To the opponents of the bill, your hysteria just feeds the fire of those who believe in a "Darwin lobby." How is the Tennessee government supposed to make intelligent choices about this legislation when you're whining about Sunday School teachers teaching biology and dragging us back to the dark ages? It's completely ludicrous. Practically speaking, since this law doesn't actually require anything, and since even the Tennessee Science Teachers' Association opposes it, I think it is mostly going to be ignored. Making it out to be the end of education as we know it is beyond foolish, because when you react that way, you play right into the hands of propagandists who want legislators to believe there's some big conspiracy to shield evolution from critical thinking. Way to go.
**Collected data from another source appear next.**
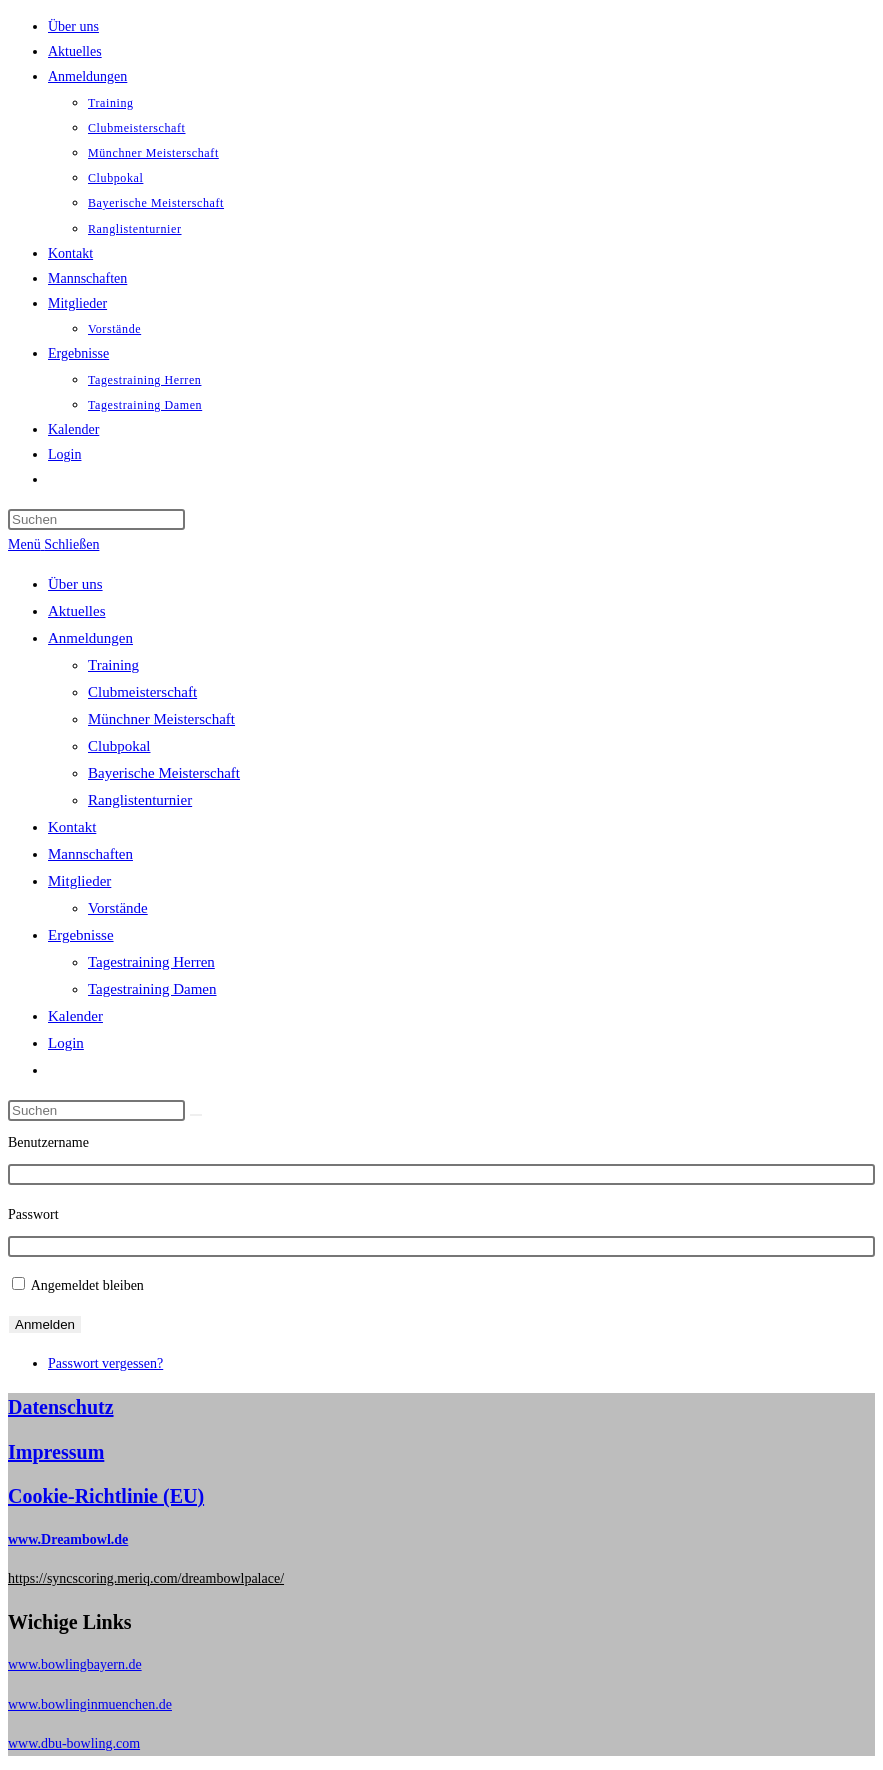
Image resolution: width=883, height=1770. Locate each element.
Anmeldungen (90, 638)
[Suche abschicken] (196, 1115)
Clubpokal (119, 746)
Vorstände (118, 908)
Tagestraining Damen (152, 989)
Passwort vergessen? (105, 1363)
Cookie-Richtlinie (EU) (106, 1496)
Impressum (56, 1452)
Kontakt (72, 827)
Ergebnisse (81, 935)
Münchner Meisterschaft (161, 719)
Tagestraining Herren (151, 962)
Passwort (33, 1214)
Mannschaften (90, 854)
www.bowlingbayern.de (75, 1664)
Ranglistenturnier (140, 800)
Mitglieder (79, 881)
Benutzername (48, 1142)
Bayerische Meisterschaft (164, 773)
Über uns (75, 584)
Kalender (75, 1016)
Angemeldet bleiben (87, 1285)
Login (66, 1043)
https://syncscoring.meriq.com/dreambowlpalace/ (146, 1578)
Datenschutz (61, 1407)
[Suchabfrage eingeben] (96, 519)
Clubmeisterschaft (142, 692)
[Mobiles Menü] (53, 544)
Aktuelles (77, 611)
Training (113, 665)
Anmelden (45, 1324)
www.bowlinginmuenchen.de (90, 1704)
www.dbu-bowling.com (74, 1743)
Back to my own experience: I took my letter to the governor down less than 24 hours after I put it up, and a few days later, a staff member at the college passed along a letter from John West of the Discovery Institute trying to drum up some resistance on the Bryan campus to my opinion. As far as I know, his efforts had zero effect on campus, since I didn't hear from any other person on campus about it. In his letter, West described me as "one cranky self-described 'creationist' who seems to get his facts from Panda's Thumb." Then in a recent blog post, Casey Luskin (also of the Discovery Institute) described the governor's ambivalence about the bill (which mirrored my own) as the result of being "duped by the Darwin lobby." It's comments like these that affirm my own refusal to identify with the "intelligent design movement." To address serious misgivings about the Discovery Institute's legal strategies with personal insults is disgusting. Governor Haslam and I both have brains of our own, and we can think for ourselves. Given the constitutional realities of Tennessee government, I think Governor Haslam did as well as could be expected. He didn't bow to the propaganda of either side on this law. He reasoned through the issue himself, and he came to his own informed conclusion. And good for him!
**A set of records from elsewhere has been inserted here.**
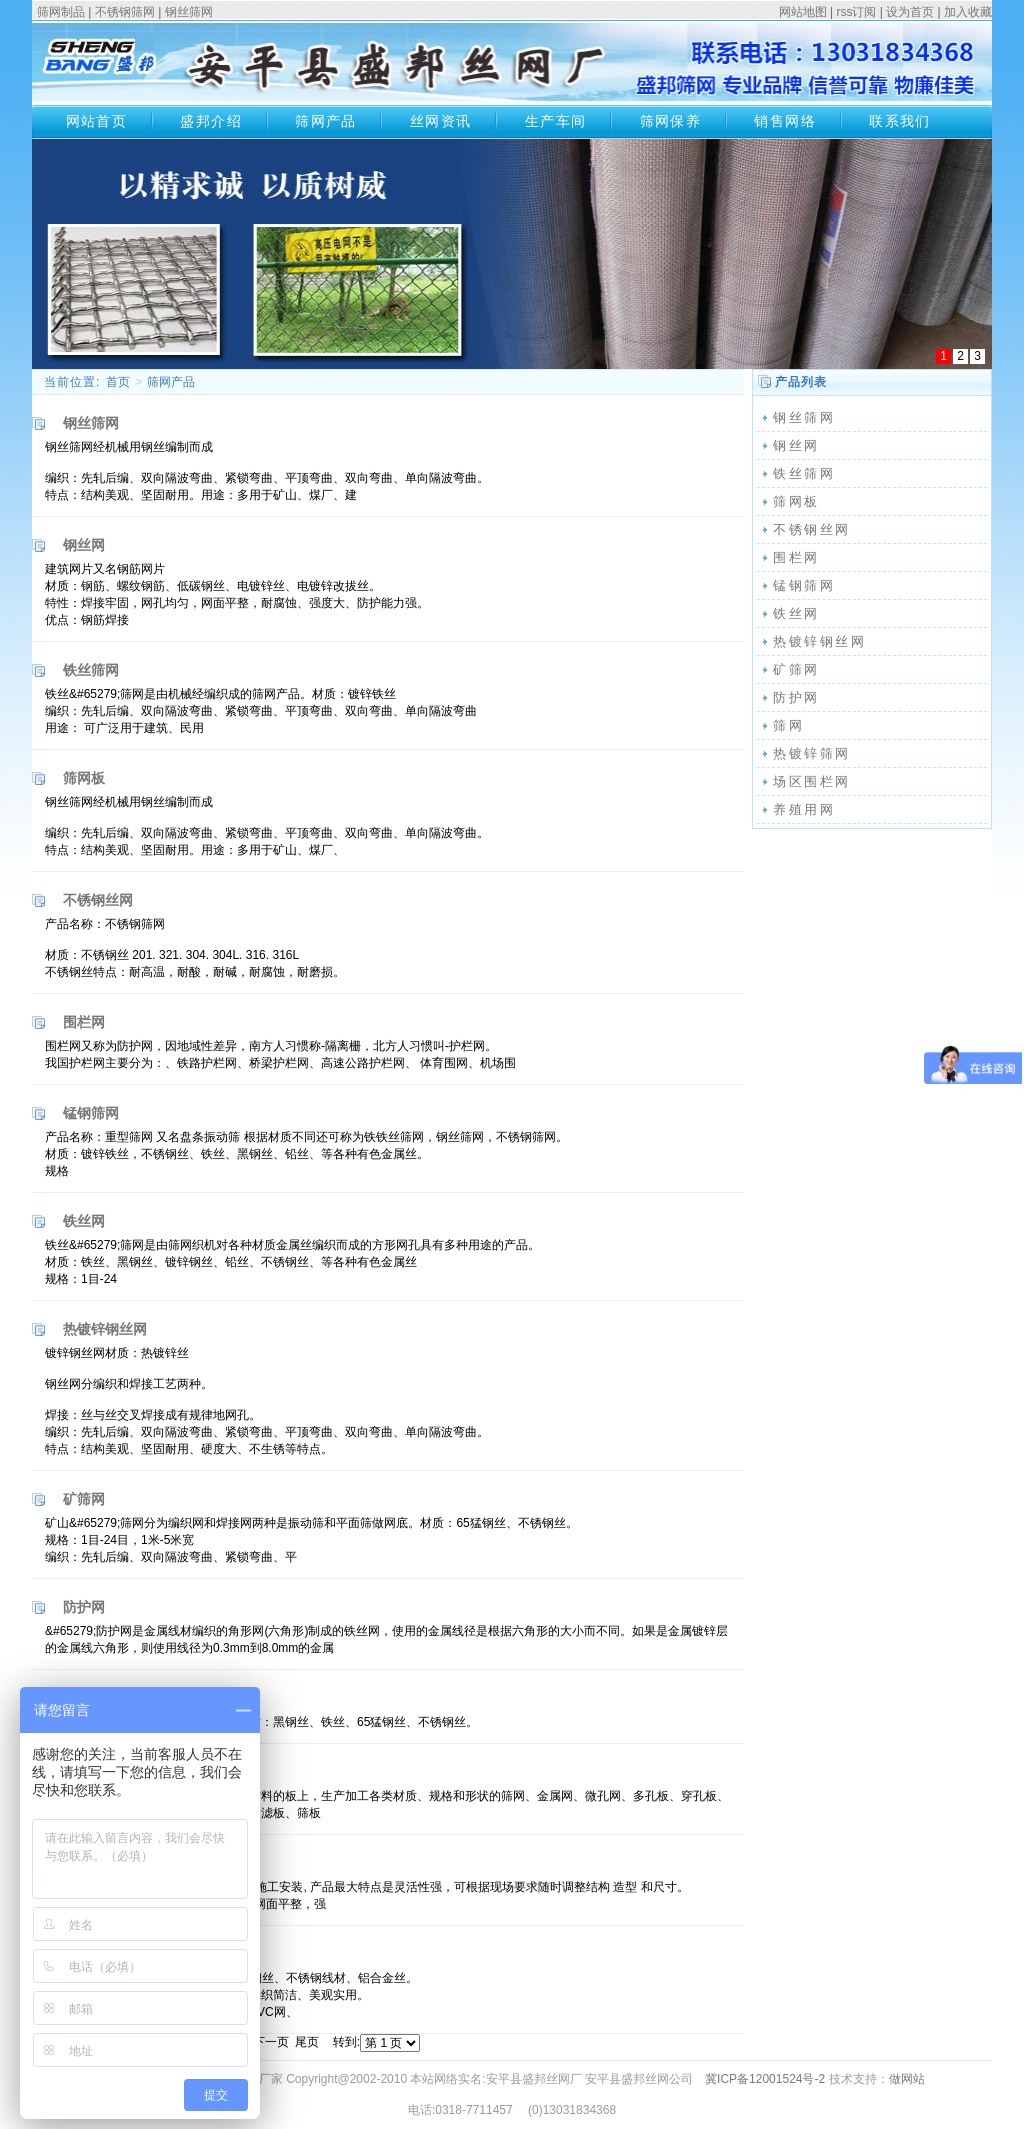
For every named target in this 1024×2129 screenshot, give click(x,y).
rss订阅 (856, 12)
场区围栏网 (812, 781)
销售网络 (785, 121)
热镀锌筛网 (812, 753)
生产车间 (556, 121)
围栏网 (796, 557)
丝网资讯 (441, 121)
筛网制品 (61, 12)
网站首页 (97, 121)
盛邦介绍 (211, 121)
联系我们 (900, 121)
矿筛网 (796, 669)
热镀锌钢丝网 (820, 641)
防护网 (796, 697)
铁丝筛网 (804, 473)
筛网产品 (326, 121)
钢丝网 (796, 445)
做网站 (907, 2079)
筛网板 (796, 501)
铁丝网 (796, 613)
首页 (118, 382)
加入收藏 (968, 12)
You know, when ID was picking up steam in the nineties, I was really excited. I thought that this sort of research program could be incredibly fruitful and helpful. Maybe I misunderstood its beginnings, but somewhere along the line, the movement seems to have lost its way. It went from an interesting research program to a populist anti-evolution campaign that often recycles arguments directly from vintage creationism. Maybe that's my naïveté shining through again, but I really don't think that ID was intended to be just a disguised form of creationism to circumvent court rulings against religion in science classrooms. I'm certain that many of the good folks in the ID movement really do want to help develop a good alternative to evolution, and I applaud them for that. I hope that ID can find its way again. I really do.